ALBANY, N.Y. (AP) — Wall Street is on track to post higher profits this year and end three straight years of declines, according to a report issued Friday by New York state Comptroller Thomas DiNapoli.
New York City's securities industry earned pretax profits of $9.3 billion in the first half of 2016.
The industry saw $11.3 billion in profits in the first half of 2015, but experienced an unusual fourth-quarter loss, ending the year with $14.3 billion in profits overall.
DiNapoli says there's no reason to expect a similar loss in this year's fourth quarter, and he predicts Wall Street will end the year with its first year-over-year increase since 2012.
"Baring a major setback the industry is on pace for higher profits," he said. "We don't see anything on the horizon to suggest we'll have a negative fourth quarter as we did last year."
The average securities industry salary, including bonuses, was $388,000, down from last year, when the average salary was $404,800.

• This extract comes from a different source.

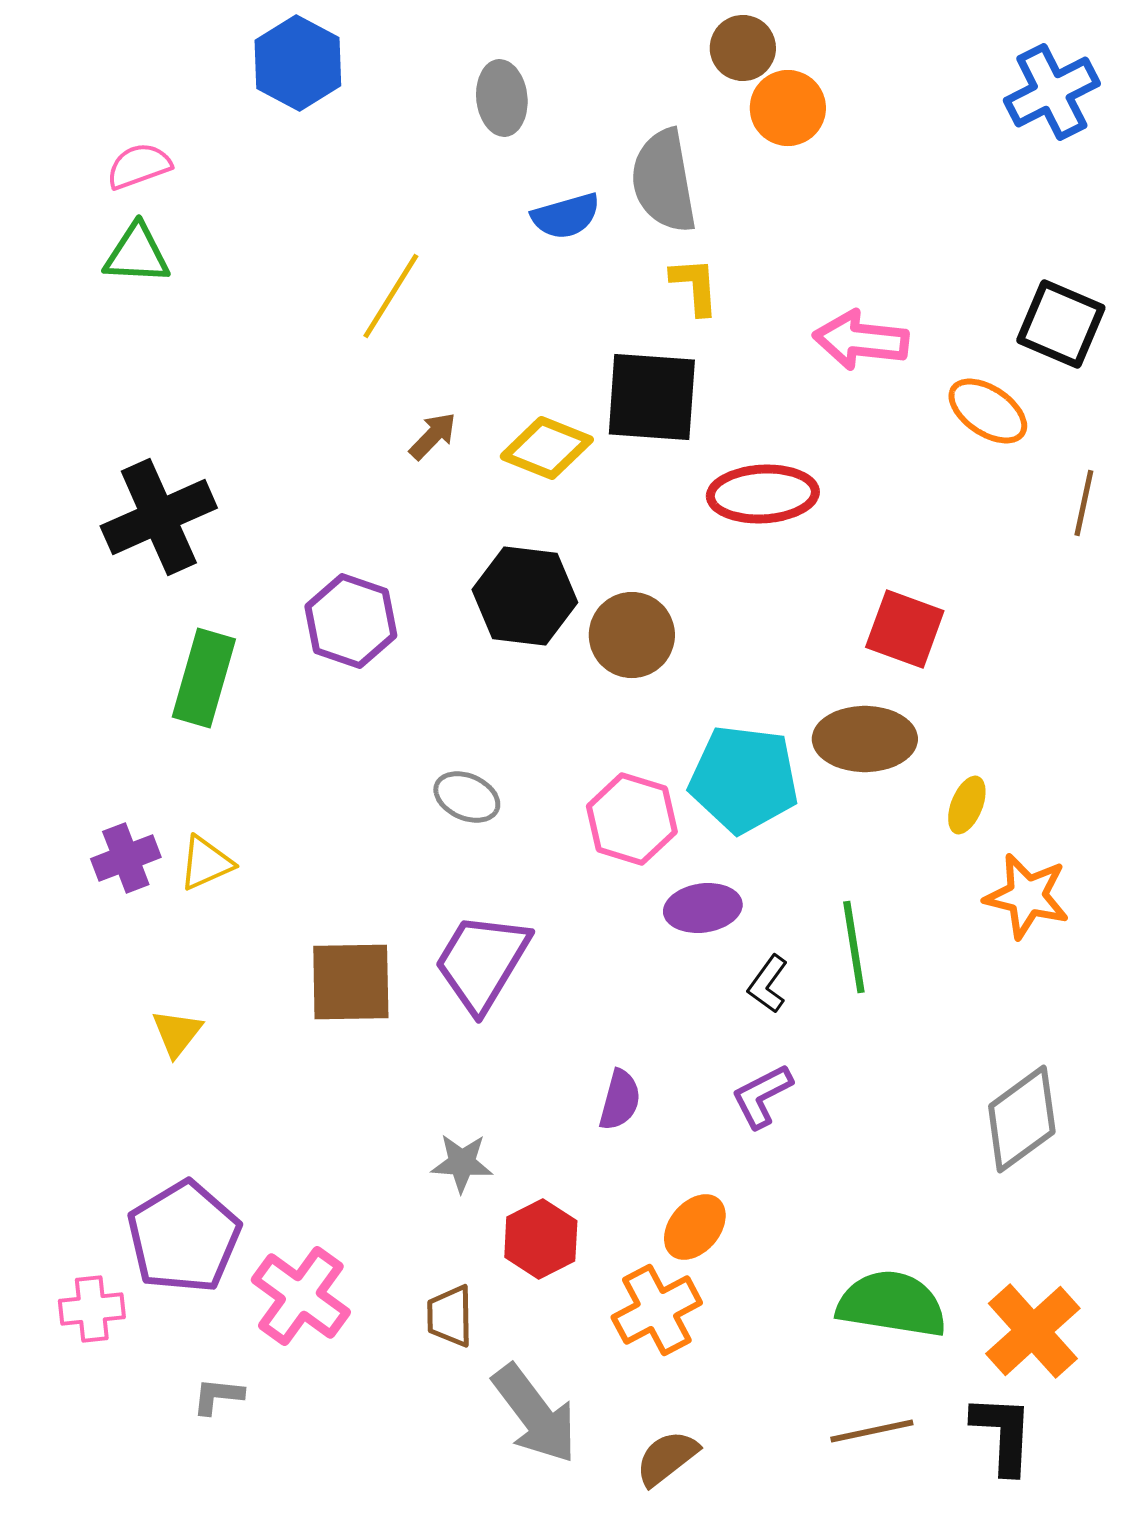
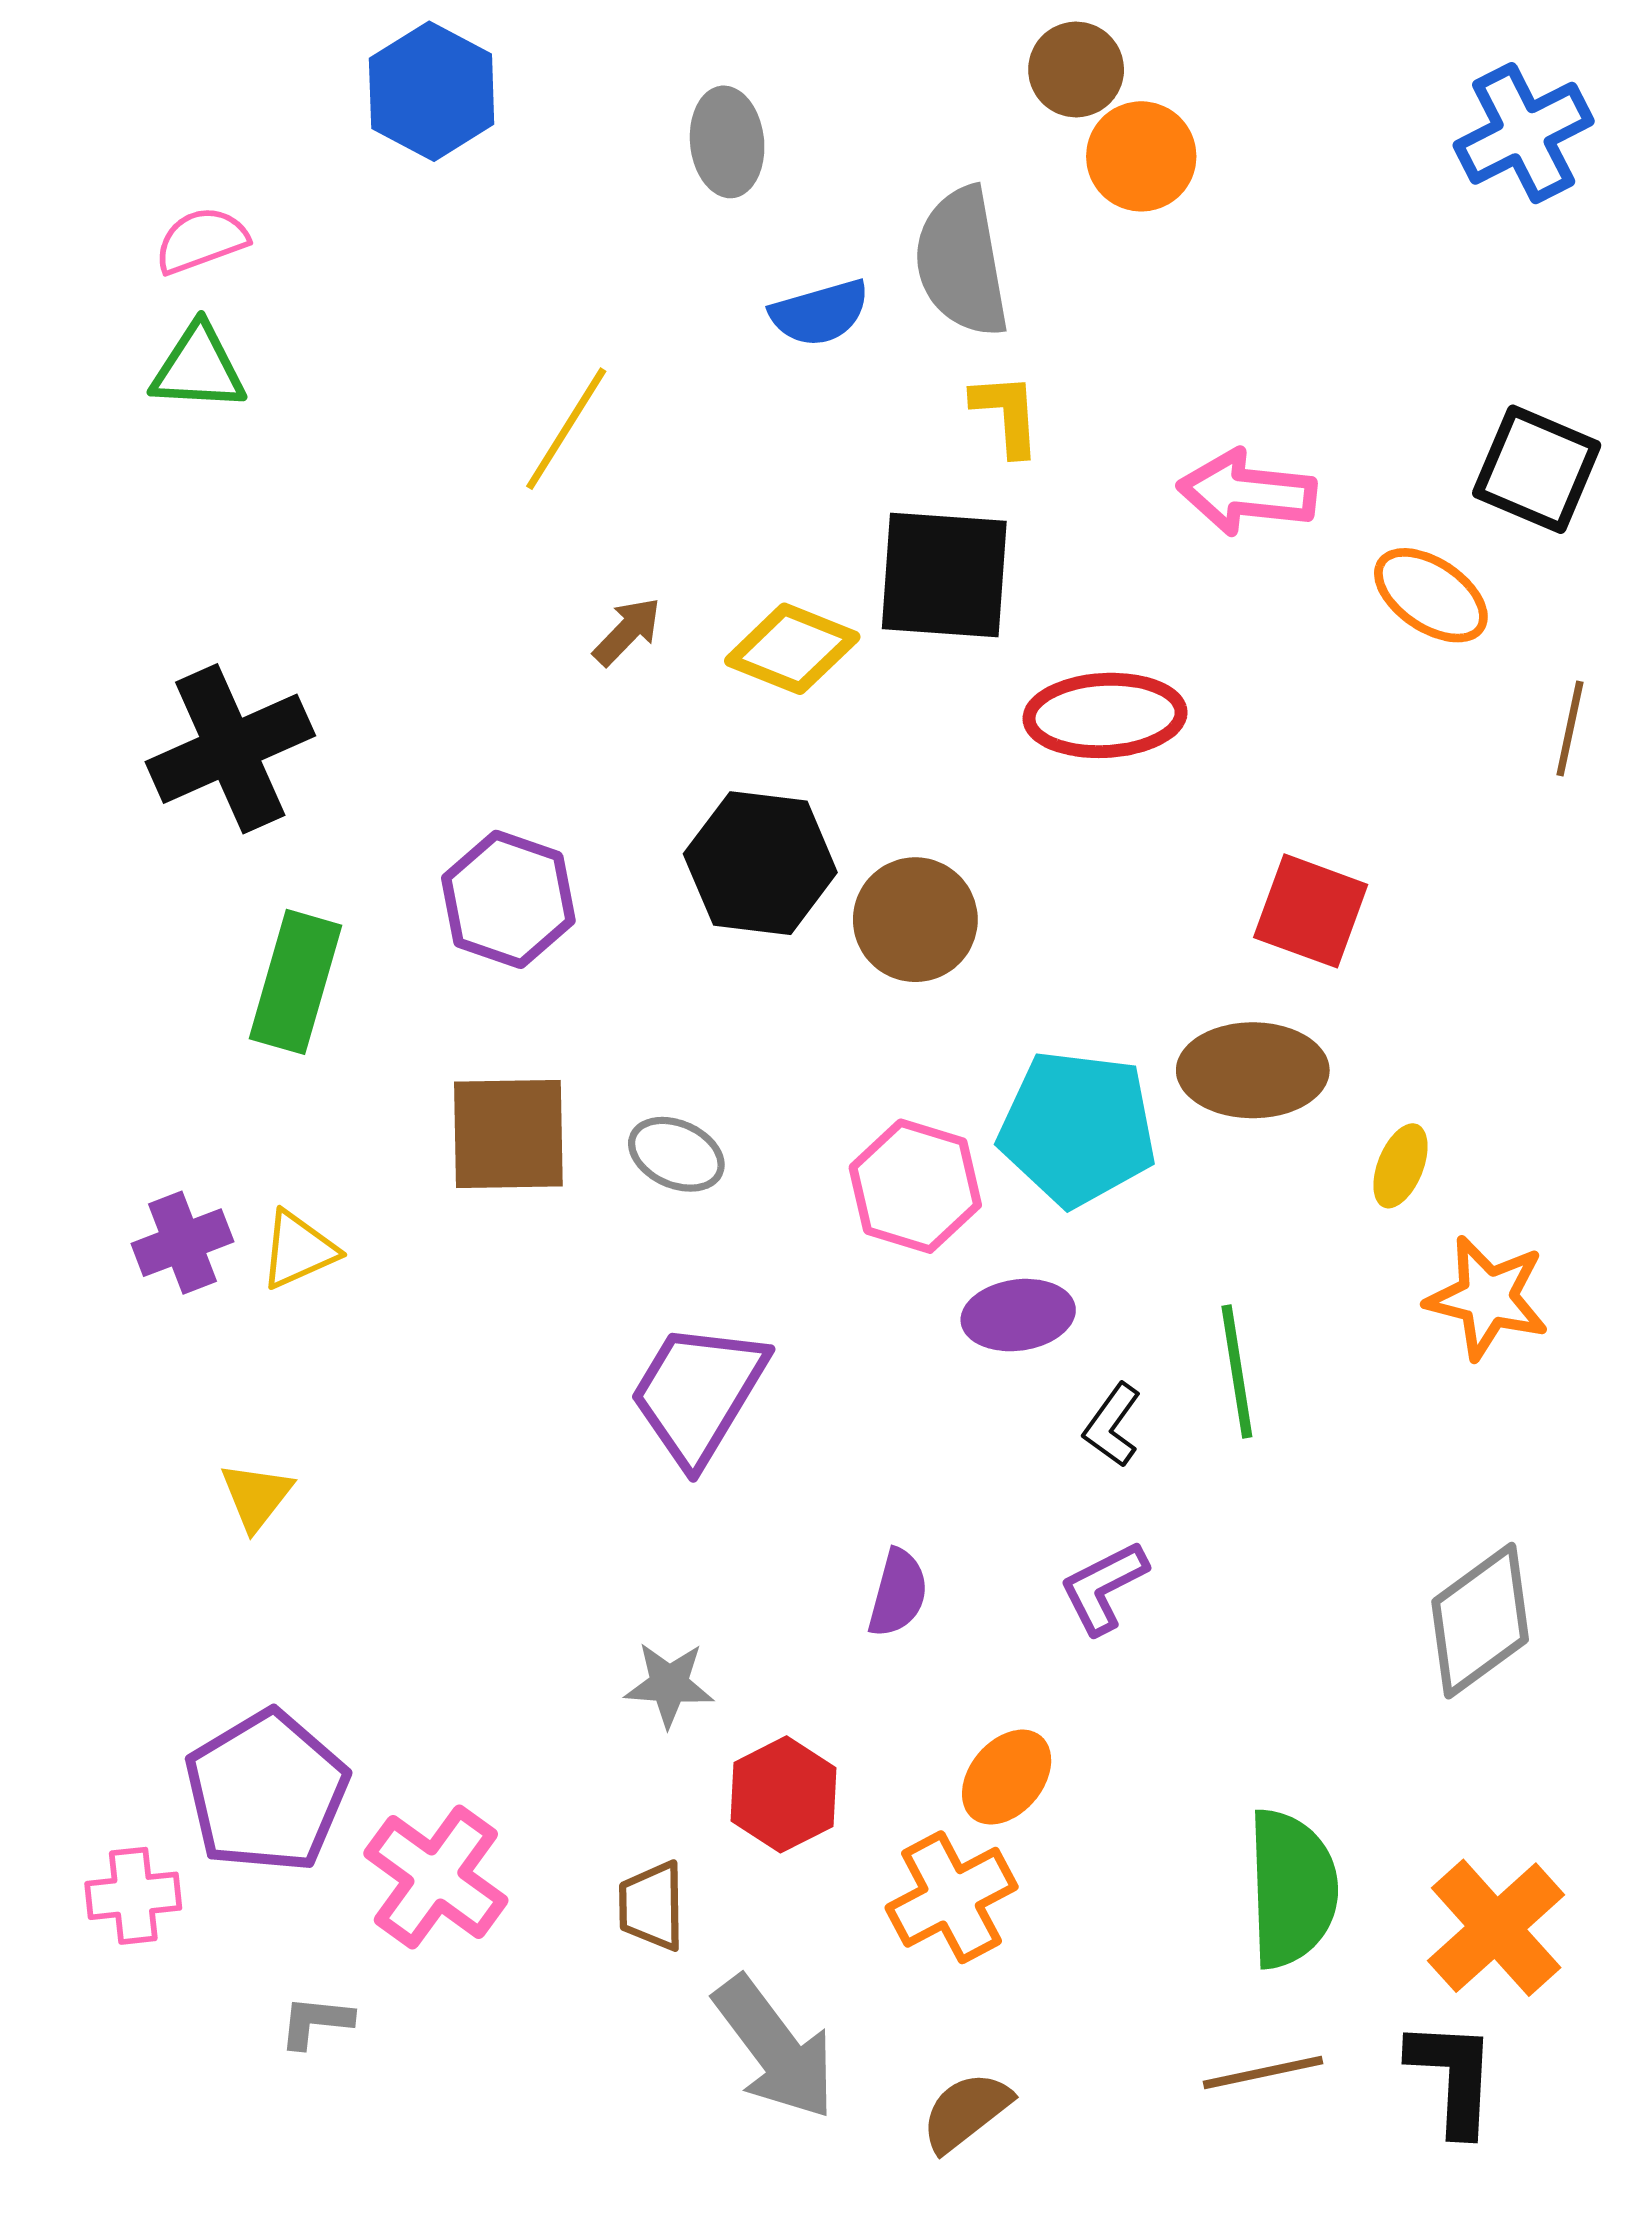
brown square: (351, 982) -> (508, 1134), moved
green semicircle: (892, 1304) -> (1292, 1889), turned 79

"It was still far higher than any other major industry in the city," DiNapoli, a Democrat, said of the average salary. The average salary across the private sector in New York City is $74,100.
The report also found that Wall Street is moving uptown. While half of all securities jobs were located in Lower Manhattan in 2000, two-thirds are now in Midtown and 19 percent are located in the area around Wall Street.
Securities jobs make up less than 5 percent of private-sector jobs in the city, yet they generate 21 percent of private-sector wages. The industry generated 18.5 percent of state tax collections in the last fiscal year, and directly or indirectly supported 1 in 10 jobs in the city.